Monday, November 18, 2013

Managing your team: the basics

I often come across entrepreneurs who successfully grew their idea into a real business, and they realize their one-man organization has grown to 20,  50 or even more people. They can no longer do everything themselves. They have grown their team but they cannot afford to hire managers whose only job it is to manage others, as they are still very much relying on each individual’s contribution to help grow the top line and keep the bottom line in check. They need to start to act as managers themselves.  But where to start … ?

Based on my experience and what I have seen some entrepreneurs struggle with, here are the basics to put in place. These are the basics only, but they are often incomplete.

1. A few basic indicators visible to everyone
No need to have walls full of charts. A few indicators (start with one !), critical to the business, that employees get to see regularly and understand. And for which it is clear their effort contributes to the indicator moving in the right direction. Ideally, the indicator shows both company performance and the direction of their variable compensation.

2. A regular one-on-one meeting with each key player
This can be informal, over breakfast or lunch, but it must be clear it is a working meeting, and it takes place every 2 weeks at a minimum. This is the opportunity to clarify what is going well and what is not going well, to be clear and explicit when there are performance issues that need to get addressed (or else …). No need for an agenda or minutes, but do come prepared knowing what needs to be discussed or what needs to be followed up from the previous meeting. This is also where the personal relationship between the entrepreneur and the key players are developed and maintained.

3. A regular team review
This is where everyone is together, and the priorities of the company – including the indicators described earlier – are reviewed. This is the team working together, helping each other out. Individuals who are lagging are not put on the chopping block in front of everyone, that’s one of those things that doesn’t go down well in Asia. Those issues are addressed in the one-on-one meetings (by you !). The team meeting focuses on the team effort and synergies to be found.

This is not a list in which to pick one or two … These 3 elements are linked and need to exist together. You can’t have only individual meetings (where talk often moves to whining about the people that are not in the room) or only indicators on the wall (without a team review of the progress).

These are rather simple steps, that don’t take up too much of time, and they go a long way in giving direction, basic structure and follow up to your management team.

Friday, November 1, 2013

There is an i in team

There is an i in team. I am referring to the i of innovation. When we think about innovation, we like to think about those individual geniuses that have entered into the history books.
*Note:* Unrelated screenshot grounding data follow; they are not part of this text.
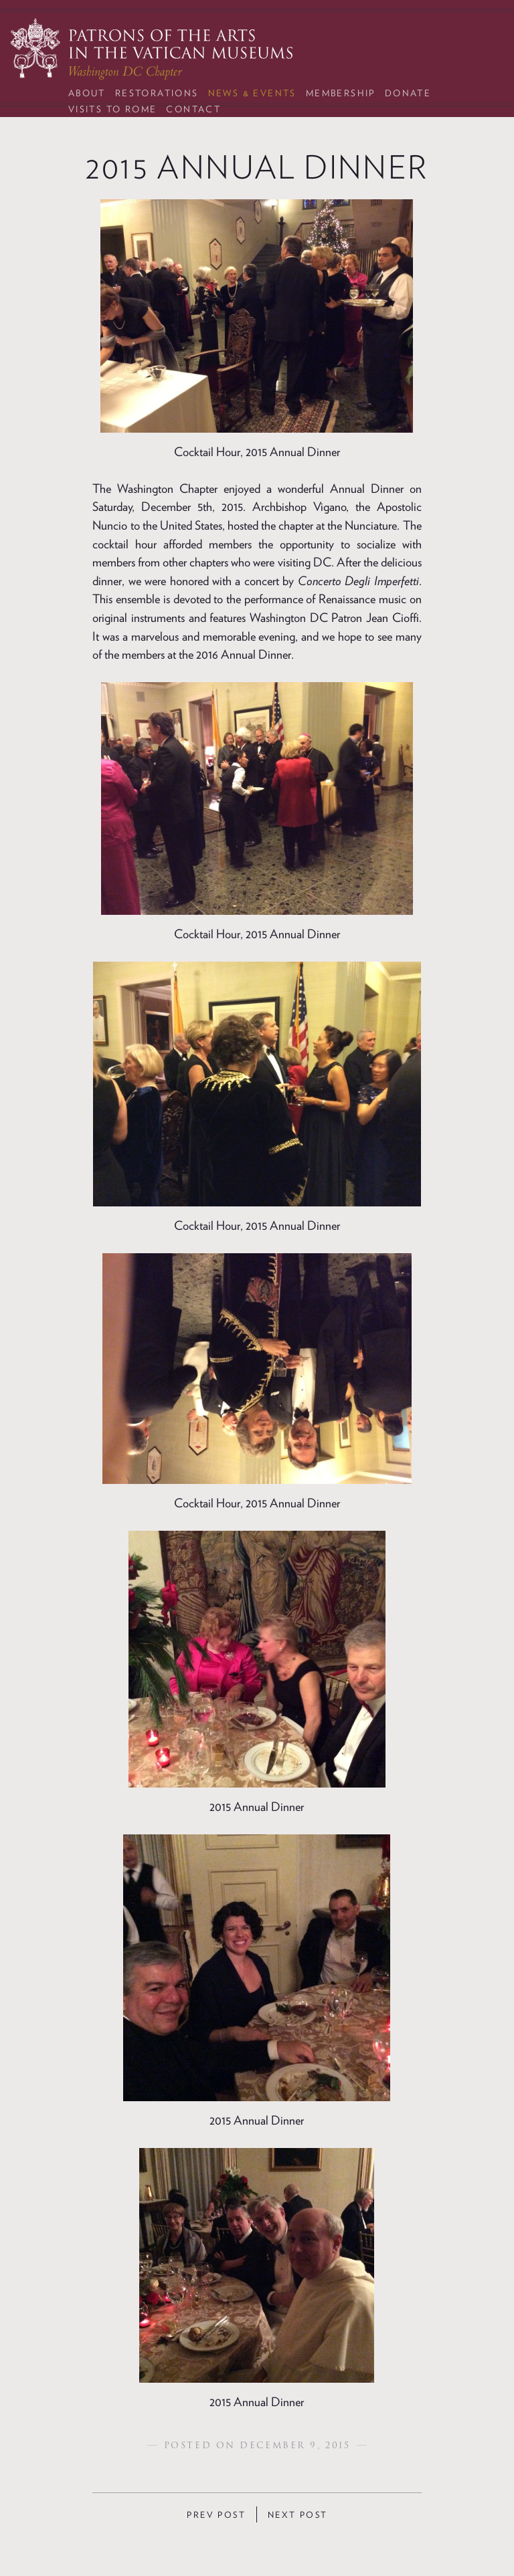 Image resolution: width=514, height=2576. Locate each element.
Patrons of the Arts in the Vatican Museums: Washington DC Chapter (151, 49)
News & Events (252, 93)
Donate (408, 93)
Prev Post (216, 2515)
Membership (340, 93)
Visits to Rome (112, 109)
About (87, 93)
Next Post (298, 2515)
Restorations (157, 93)
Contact (193, 109) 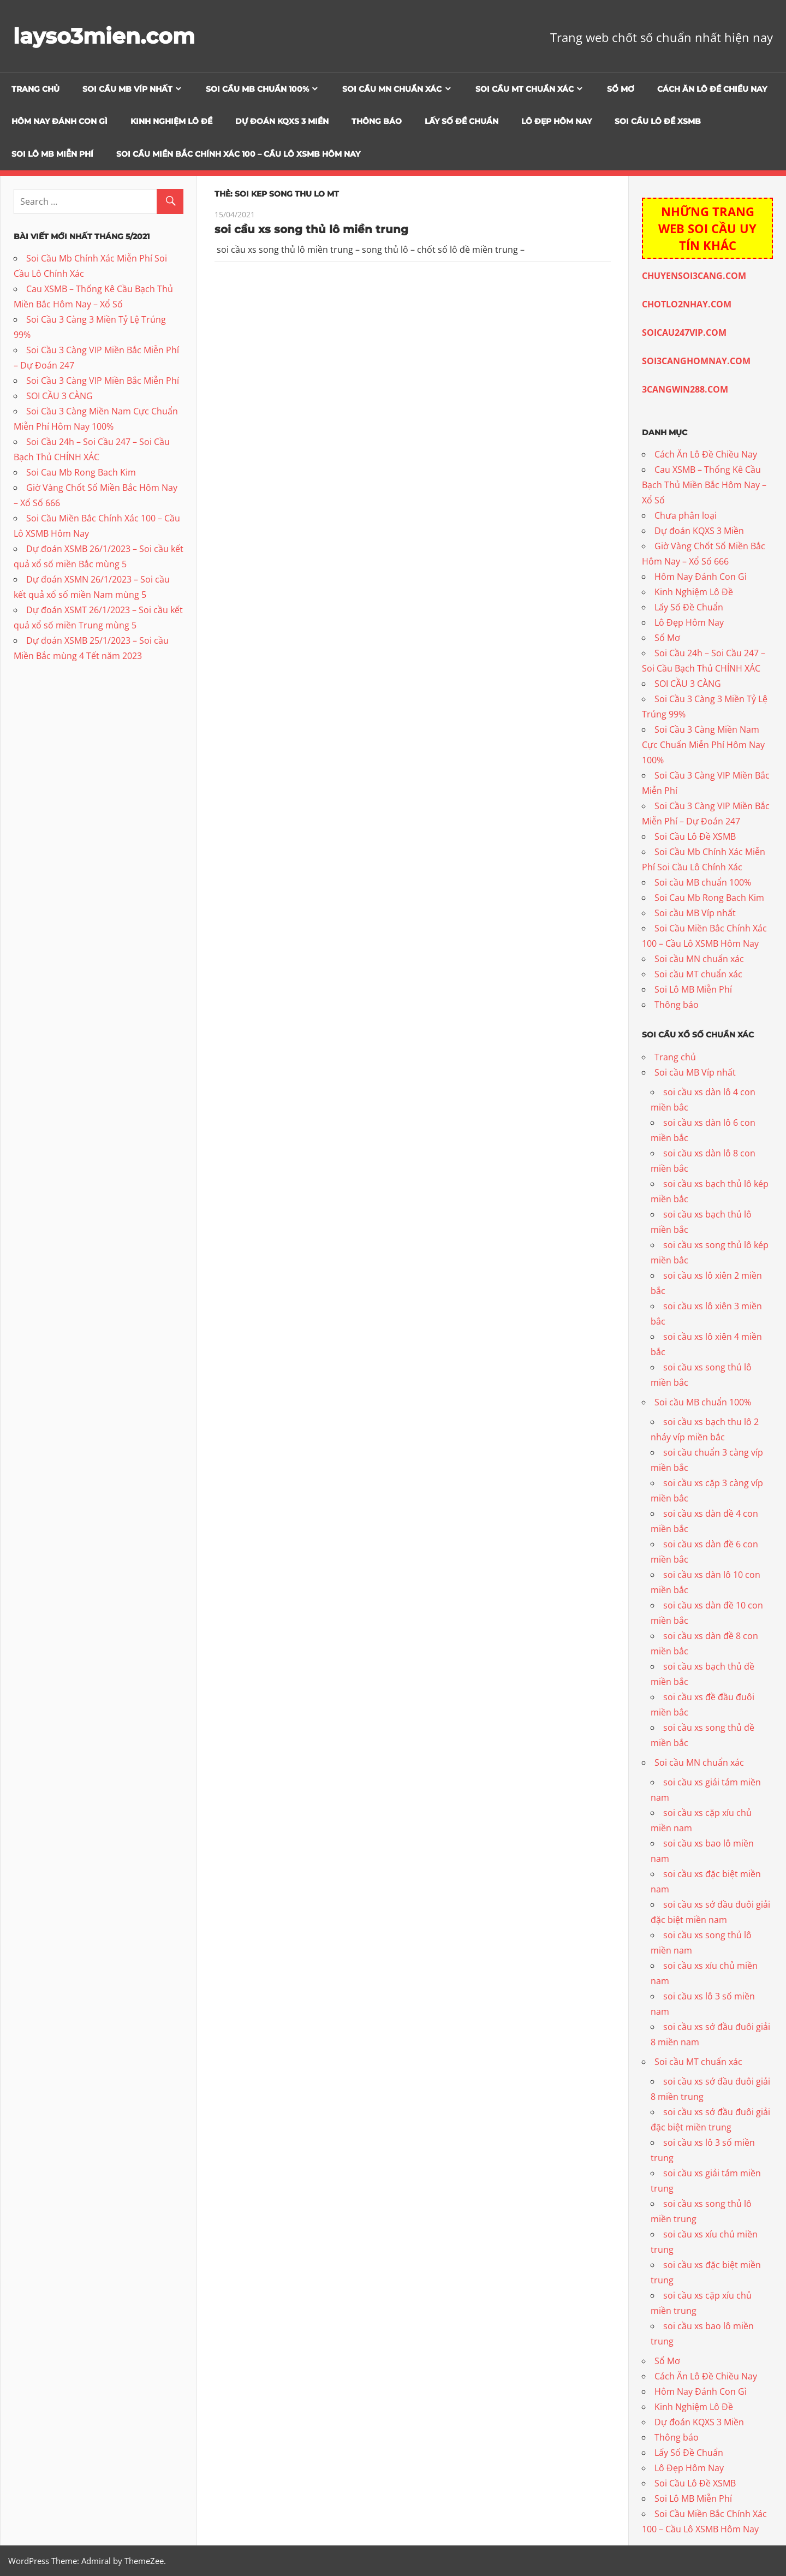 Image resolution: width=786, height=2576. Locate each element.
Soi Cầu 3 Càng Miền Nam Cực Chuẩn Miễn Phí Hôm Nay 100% (703, 744)
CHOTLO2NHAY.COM (686, 304)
Archimedes in his bath tub (an invention, not an innovation, I admit) or Steven Jobs with the latest i-something. Innovation seems to be the realm of extra-ordinary people, and so there are books and training courses to think like Steve Jobs. I am not sure how many innovations occur thanks to training courses in innovation …

A whole different view of innovation was presented in a recent blog by Samuel Bacharach, summarizing an interview with Jef Bezos, the founder and CEO of Amazon. Bezos describes his innovation process as follows: "In my experience, the way invention, innovation and change happen is [through] team effort. There's no lone genius who figures it all out and sends down the magic formula. You study, you debate, you brainstorm and the answers start to emerge. It takes time. Nothing happens quickly in this mode.”

Three critical elements to innovation, that are in fact in direct opposition of the stereotypes.

1. It’s about a team, not a genius. It’s a group process.

2. It’s a process (not a light bulb) with debate, brainstorming,  and playing with alternatives.

3. It takes time. You can’t force creativity by scheduling an innovation meeting on Tuesday morning (or any other day).
That is exactly the reason the Action Learning process very often delivers innovative and creative ideas to complex problems. In an Action Learning session, the team asks questions to understand the problem in all its aspects, not to jump to (incomplete) solutions. Action Learning is the perfect team process as it includes reflection on the learning that is taking place. And in fact, although innovation cannot be sped up, the Action Learning session’s structure and intensity ensures that within a couple of 2 hour sessions, significant breakthrough solutions have been developed.